PROBLEM: Transcribe every line below exactly; no image goes into the output.

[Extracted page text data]
+---+

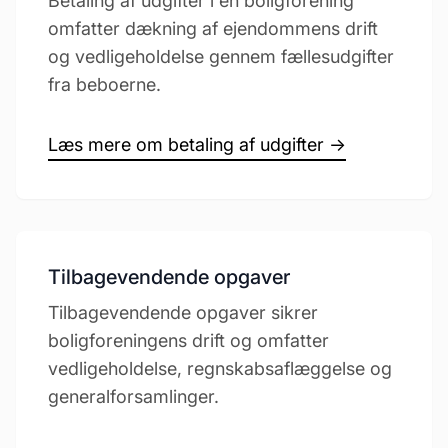
Betaling af udgifter i en boligforening
omfatter dækning af ejendommens drift
og vedligeholdelse gennem fællesudgifter
fra beboerne.
Læs mere om betaling af udgifter →
Tilbagevendende opgaver
Tilbagevendende opgaver sikrer
boligforeningens drift og omfatter
vedligeholdelse, regnskabsaflæggelse og
generalforsamlinger.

+---+

ANSWER AREA:
Betaling af udgifter i en boligforening
omfatter dækning af ejendommens drift
og vedligeholdelse gennem fællesudgifter
fra beboerne.
Læs mere om betaling af udgifter →
Tilbagevendende opgaver
Tilbagevendende opgaver sikrer
boligforeningens drift og omfatter
vedligeholdelse, regnskabsaflæggelse og
generalforsamlinger.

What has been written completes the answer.